Requirement:
Search the material below for "vous" and copy every line where it occurs.

Segment Open

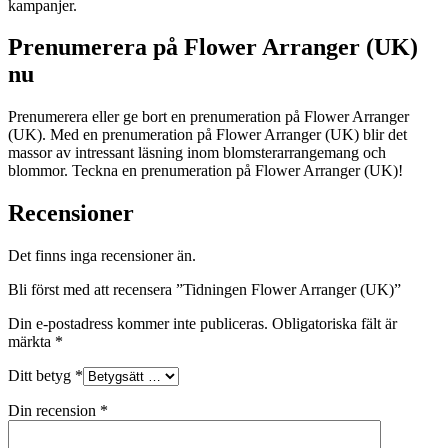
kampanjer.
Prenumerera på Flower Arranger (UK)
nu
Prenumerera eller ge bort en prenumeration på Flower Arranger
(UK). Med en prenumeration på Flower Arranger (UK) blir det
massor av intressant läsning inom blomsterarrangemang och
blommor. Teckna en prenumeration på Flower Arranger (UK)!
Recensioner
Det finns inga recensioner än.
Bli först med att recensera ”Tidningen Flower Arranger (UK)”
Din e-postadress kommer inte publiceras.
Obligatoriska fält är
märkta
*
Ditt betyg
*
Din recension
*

Segment Closed
Segment Open

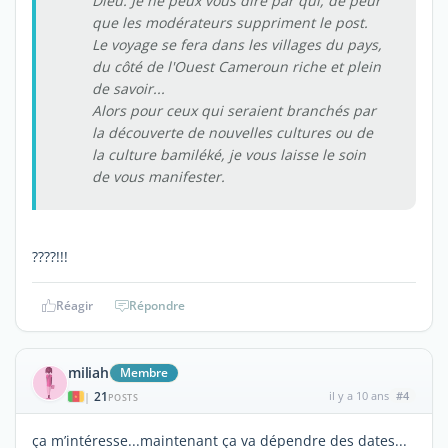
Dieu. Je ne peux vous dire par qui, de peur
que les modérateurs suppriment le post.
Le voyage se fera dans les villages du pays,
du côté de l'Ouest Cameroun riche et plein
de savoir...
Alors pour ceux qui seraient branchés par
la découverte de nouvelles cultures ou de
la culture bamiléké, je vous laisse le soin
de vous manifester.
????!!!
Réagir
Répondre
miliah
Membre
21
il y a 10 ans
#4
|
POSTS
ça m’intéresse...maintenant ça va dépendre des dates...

Segment Closed
Segment Open

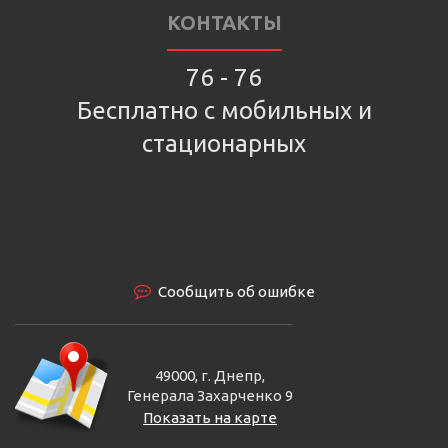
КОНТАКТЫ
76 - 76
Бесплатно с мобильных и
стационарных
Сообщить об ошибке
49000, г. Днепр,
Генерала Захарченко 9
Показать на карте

Segment Closed

Response area:
Dieu. Je ne peux vous dire par qui, de peur
la culture bamiléké, je vous laisse le soin
de vous manifester.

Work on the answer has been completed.